Hundreds of people who work in a variety of ways related to parks in Canada and many representing everything from massively large national and provincial parks (mostly in the north) to small municipal parks (in urban areas mostly in the south) will be there. There is a great lineup of speakers and workshop sessions. My colleagues and I will be there speaking about the role of parks and other forms of protected areas in impacting the state of biodiversity in Canada, climate change and carbon, and key opportunities for Canada to achieve its international and national commitments around these issues.
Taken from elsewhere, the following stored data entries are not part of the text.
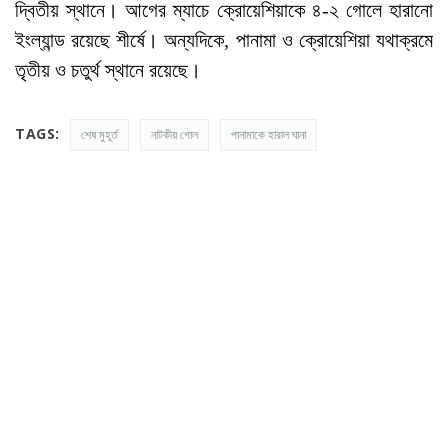
দ্বিতীয় স্থানে। আগের ম্যাচে ক্রোয়েশিয়াকে ৪-২ গোলে হারানো
ইংল্যান্ড রয়েছে শীর্ষে। অন্যদিকে, পানামা ও ক্রোয়েশিয়া যথাক্রমে
তৃতীয় ও চতুর্থ স্থানে রয়েছে।
TAGS:
শেষ মুহূর্ত
নাটকীয় গোল
পানামাকে হারাল ঘানা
There are some obvious ways to obtain win-win solutions to for federal, provincial, territorial, and indigenous governments by looking at protecting overlapping values like intact ecosystems, healthy populations of woodland caribou and other species at risk, and large stores of carbon in natural habitats.
Certainly the biggest new idea in parks that Canada needs to showcase internationally is the leadership of Indigenous governments and communities in developing land-use plans for their traditional lands, implementing Indigenous Protected Areas, and proposing a variety of protected areas/parks. Canada’s federal, provincial, and territorial governments need to embrace this leadership. They need to move much more quickly to begin providing increased financial support to Indigenous governments for this work. In the short term, there is an urgent need to move swiftly to validate existing land-use plans and protected area proposals already completed by Indigenous governments across Canada.